Paper No. 7
Presentation Time: 1:30 PM-5:30 PM
GROUNDWATER TRACING AS A MEANS TO COLLECT DATA FOR GROUNDWATER MODEL DESIGN AND CALIBRATION
DAVIES, Gareth J.
1,
KINCAID, Todd R.2, HAZLETT, Timothy J.
3, CONNOLLY, Kristie A.
2 and JABLONSKI, Jarrod M.
4, (1)Cambrian Ground Water Co, 109 Dixie Lane, Oak Ridge, TN 37830, (2)Hazlett-Kincaid, Inc, 204 South 7th Street, Akron, PA 17501, (3)Hazlett-Kincaid, Inc, 2012-A North Point Blvd, Tallahassee, FL 32308, (4)Global Underwater Explorers, 15 South Main Street, High Springs, FL 32643, kincaid@hazlett-kincaid.com
The Woodville Karst Plain of northwest Florida contains an extensive saturated conduit system with more than 60 km of mapped tunnels that connect a series of sinkholes to “karst windows” and large magnitude springs. The contribution zone for this system extends from north of Tallahassee to the Spring Creek springs on the Gulf Coast. This type of aquifer is best characterized as a dual or triple porosity system consisting of matrix, conduits, and possibly fractures. In such systems, groundwater velocities can span more than 30 orders of magnitude; more than 97% of the flow is typically through the conduits; and more than 95% of the storage is in the matrix. Groundwater protection efforts in north Florida are focusing on groundwater modeling as a means of delineating vulnerability zones however these efforts are met with significant challenges because of the dual porosity nature of the aquifer.

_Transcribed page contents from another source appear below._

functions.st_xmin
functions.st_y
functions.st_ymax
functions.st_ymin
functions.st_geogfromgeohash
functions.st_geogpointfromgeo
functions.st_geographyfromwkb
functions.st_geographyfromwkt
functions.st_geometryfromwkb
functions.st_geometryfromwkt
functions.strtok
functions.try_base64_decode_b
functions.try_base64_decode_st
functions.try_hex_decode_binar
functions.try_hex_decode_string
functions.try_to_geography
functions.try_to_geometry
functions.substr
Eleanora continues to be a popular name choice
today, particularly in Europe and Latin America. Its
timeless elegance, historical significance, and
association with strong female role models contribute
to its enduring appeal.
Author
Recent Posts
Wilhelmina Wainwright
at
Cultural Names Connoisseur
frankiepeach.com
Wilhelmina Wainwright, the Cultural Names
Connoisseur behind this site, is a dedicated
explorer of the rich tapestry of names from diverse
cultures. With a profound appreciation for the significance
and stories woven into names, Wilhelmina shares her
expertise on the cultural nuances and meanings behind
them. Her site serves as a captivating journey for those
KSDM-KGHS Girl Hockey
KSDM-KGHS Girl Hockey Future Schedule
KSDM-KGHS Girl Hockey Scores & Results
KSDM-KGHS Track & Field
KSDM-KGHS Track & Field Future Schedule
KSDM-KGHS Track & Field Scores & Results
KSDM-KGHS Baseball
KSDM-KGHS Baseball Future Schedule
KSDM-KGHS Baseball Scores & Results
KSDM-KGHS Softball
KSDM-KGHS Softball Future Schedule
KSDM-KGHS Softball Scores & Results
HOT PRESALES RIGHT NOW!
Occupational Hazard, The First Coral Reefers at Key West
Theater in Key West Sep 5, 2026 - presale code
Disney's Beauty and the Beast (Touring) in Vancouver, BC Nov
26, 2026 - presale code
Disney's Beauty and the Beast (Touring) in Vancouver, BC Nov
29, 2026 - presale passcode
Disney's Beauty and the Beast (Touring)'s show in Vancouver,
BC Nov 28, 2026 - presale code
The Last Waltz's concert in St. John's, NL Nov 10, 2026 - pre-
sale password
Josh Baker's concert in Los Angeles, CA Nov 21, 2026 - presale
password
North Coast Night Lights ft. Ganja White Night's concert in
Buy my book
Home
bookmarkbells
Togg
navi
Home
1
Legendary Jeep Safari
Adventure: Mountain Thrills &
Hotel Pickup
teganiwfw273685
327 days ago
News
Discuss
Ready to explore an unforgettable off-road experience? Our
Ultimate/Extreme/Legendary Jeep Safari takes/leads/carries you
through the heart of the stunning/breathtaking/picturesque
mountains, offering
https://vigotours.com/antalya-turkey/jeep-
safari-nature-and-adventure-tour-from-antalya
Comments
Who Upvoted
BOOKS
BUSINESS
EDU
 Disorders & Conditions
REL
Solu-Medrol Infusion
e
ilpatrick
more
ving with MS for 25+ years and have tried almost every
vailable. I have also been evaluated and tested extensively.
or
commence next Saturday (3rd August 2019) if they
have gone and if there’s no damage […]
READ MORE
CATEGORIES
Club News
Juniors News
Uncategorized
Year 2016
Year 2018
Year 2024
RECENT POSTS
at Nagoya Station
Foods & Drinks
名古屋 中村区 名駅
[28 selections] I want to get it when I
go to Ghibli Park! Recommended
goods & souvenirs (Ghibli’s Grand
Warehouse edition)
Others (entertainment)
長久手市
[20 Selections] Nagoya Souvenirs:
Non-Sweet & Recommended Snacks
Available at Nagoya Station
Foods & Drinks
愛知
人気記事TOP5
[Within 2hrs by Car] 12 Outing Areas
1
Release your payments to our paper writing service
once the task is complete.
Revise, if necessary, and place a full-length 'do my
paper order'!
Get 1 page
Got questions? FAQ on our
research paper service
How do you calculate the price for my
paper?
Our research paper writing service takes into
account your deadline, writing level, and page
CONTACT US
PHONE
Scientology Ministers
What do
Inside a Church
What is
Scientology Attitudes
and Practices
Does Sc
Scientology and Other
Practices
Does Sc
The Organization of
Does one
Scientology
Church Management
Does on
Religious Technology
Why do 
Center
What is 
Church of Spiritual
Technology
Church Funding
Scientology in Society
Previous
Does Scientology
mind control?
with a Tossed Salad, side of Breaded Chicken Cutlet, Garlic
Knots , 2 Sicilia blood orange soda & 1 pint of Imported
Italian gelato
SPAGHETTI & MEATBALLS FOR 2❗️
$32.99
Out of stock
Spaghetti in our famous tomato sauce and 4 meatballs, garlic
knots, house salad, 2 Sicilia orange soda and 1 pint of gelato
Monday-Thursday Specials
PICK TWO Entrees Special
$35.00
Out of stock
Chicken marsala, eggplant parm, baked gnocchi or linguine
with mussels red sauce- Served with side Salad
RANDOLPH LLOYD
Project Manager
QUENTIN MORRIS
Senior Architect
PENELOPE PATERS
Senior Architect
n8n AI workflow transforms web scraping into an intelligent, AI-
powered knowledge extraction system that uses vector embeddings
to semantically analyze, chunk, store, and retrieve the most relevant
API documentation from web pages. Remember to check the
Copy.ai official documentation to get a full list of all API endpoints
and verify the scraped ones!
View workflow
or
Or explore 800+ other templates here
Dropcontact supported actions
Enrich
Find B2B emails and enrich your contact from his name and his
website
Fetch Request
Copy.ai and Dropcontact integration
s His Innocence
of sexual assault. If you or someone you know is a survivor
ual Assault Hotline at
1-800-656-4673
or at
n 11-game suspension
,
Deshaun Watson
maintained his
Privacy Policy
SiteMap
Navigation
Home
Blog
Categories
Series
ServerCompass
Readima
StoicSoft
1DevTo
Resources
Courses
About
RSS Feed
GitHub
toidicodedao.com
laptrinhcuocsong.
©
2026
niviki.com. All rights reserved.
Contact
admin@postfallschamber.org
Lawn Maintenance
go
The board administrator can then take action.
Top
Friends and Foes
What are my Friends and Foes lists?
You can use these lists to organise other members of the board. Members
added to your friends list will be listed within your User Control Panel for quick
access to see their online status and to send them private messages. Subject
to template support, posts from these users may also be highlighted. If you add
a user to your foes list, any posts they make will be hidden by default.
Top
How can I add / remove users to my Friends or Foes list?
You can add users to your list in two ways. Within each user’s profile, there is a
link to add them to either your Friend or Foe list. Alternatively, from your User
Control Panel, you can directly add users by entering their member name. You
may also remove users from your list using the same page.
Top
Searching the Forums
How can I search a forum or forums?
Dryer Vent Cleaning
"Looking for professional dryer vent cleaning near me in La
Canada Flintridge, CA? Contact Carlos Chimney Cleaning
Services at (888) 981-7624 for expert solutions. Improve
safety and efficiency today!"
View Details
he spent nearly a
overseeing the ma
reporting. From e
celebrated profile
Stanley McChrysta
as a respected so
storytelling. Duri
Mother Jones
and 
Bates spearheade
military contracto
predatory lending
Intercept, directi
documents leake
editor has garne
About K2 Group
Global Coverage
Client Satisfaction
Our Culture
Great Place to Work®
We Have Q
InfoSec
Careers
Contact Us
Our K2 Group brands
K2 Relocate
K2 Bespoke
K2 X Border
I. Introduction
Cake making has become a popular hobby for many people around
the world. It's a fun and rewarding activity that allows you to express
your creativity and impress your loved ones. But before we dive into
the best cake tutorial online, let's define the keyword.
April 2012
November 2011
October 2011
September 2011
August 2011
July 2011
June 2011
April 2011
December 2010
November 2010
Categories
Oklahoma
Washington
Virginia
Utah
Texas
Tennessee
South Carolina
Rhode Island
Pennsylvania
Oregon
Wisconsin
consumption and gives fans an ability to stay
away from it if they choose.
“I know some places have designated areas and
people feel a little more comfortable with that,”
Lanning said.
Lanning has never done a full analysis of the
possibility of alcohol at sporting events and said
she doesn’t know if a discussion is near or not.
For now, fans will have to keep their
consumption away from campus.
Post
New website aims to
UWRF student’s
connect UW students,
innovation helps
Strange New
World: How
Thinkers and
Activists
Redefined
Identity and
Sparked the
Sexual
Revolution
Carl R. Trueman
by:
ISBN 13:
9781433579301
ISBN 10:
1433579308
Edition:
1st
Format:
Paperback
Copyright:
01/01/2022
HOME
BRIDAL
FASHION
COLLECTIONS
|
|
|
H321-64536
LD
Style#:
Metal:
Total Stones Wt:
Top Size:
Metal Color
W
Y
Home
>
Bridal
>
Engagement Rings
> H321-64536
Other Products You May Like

To help address this problem, artificial tracers were used to calculate groundwater velocities in the conduits over distances of approximately 300 and 2600 m. Both traces revealed groundwater velocities of between 0.02 and 0.03 m/s, Reynolds Numbers of 105, and nearly identical standardized breakthrough curves. When compared to natural tracer data such as from CFCs, tritium, or tritium/helium-3, which have revealed groundwater ages on the order of decades, these data indicate that the groundwater ages must be a composite of very old water from the aquifer matrix and very young water from the dissolved conduits. Effective groundwater modeling efforts in karst aquifers must, therefore, not rely on composite age dates for travel-time calibration/validation because they do not accurately represent conduit residence times. It is imperative that model designs honor the dual/triple permeability nature of the aquifer using travel-time data collected from the conduits and matrix and/or fracture permeability data collected from other testing methods.